Le cose che più mi eccitarono di quel matrimonio furono il mio vestito bianco che stringeva bene i fianchi e metteva in risalto quel corpo per cui avevo lavorato tanto e la nonna che si addormentò in chiesa durante l’omelia del prete facendo un rumore simile al grugnito di un maiale.
Inutile dire che mio marito ricorda con entusiasmo solo una di quelle due cose.
Un’altra mattinata era stata sprecata fra pensieri e nervosismo, ormai ci ero abituata.
Tutto quel rivangare il passato mi mise
-però- una gran fame ed optai per una fetta di pane spalmata con la marmellata presente in frigo.
Aprii il mobiletto della cucina che emise il solito scricchiolio -avevo detto almeno cento volte a mio marito di ripararlo- e a cadermi in testa non fu la confezione del pane tostato ma un bigliettino:
“Amore, ho finito il pane appena tornato stanotte, avevo un gran fame. Ci pensi tu a ricomprarlo?”

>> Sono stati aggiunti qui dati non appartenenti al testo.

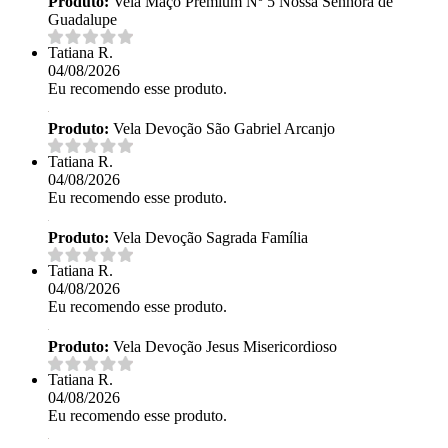
Produto:
Vela Maço Premium Nº 5 Nossa Senhora de
Guadalupe
Tatiana R.
04/08/2026
Eu recomendo esse produto.
Produto:
Vela Devoção São Gabriel Arcanjo
Tatiana R.
04/08/2026
Eu recomendo esse produto.
Produto:
Vela Devoção Sagrada Família
Tatiana R.
04/08/2026
Eu recomendo esse produto.
Produto:
Vela Devoção Jesus Misericordioso
Tatiana R.
04/08/2026
Eu recomendo esse produto.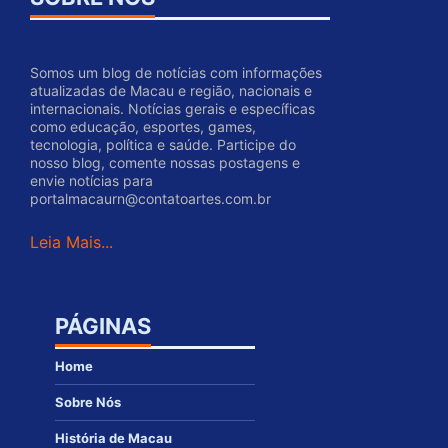
Somos um blog de notícias com informações
atualizadas de Macau e região, nacionais e
internacionais. Notícias gerais e específicas
como educação, esportes, games,
tecnologia, política e saúde. Participe do
nosso blog, comente nossas postagens e
envie notícias para
portalmacaurn@contatoartes.com.br
Leia Mais...
PÁGINAS
Home
Sobre Nós
História de Macau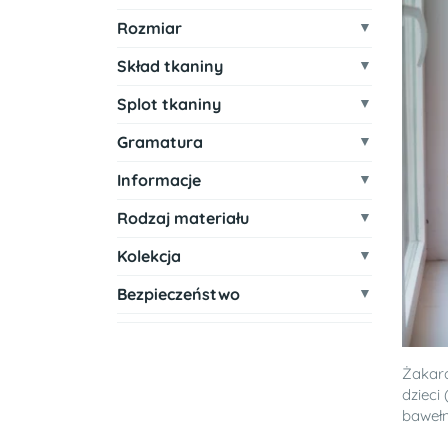
Rozmiar
Skład tkaniny
Splot tkaniny
Gramatura
Informacje
Rodzaj materiału
Kolekcja
Bezpieczeństwo
Żakar
dzieci
bawełn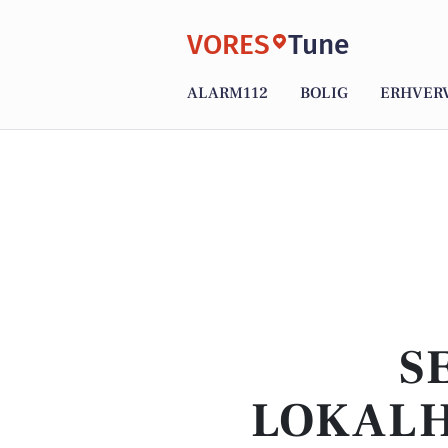
VORES
Tune
ALARM112
BOLIG
ERHVER
S
LOKALH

La fame mi era passata. Uscii in giardino per prendermi cura di quei fiori gialli che aveva deciso di piantare.
Un’altra delle sue idee geniali che aveva dimenticato ed abbandonato col tempo.
Rendevano il nostro giardino più vivace e curato, lui pensava che così i nostri vicini potessero credere che fossimo una coppia sposata e senza figli, ma felice.
In verità, tutti sapevano delle sue scappatelle quotidiane con la cassiera.
Un tempo era solito portarmi dei girasoli per ogni occasione: compleanni, anniversari, onomastici o anche quando litigavamo per farsi perdonare.
Lo perdonavo sempre, mi annoiava dover litigare.
Pensandoci bene, forse decise di piantarli per risparmiare soldi dal fioraio e fare dei regali alla ragazza che davvero credeva lo amasse.
Povero vecchio.
Mi inginocchiai strappando le foglie secche ed innaffiando i pochi fiori che rimanevano.
“Ehilà, sono a casa, vado a riposare che il capo mi ha fatto una bella lavata di testa!”
Sentii delle gocce fra le dita e -guardando meglio- notai che avevano un colorito rosso.
Sbuffai alzando gli occhi al cielo e
“Da quando i girasoli hanno le spine?”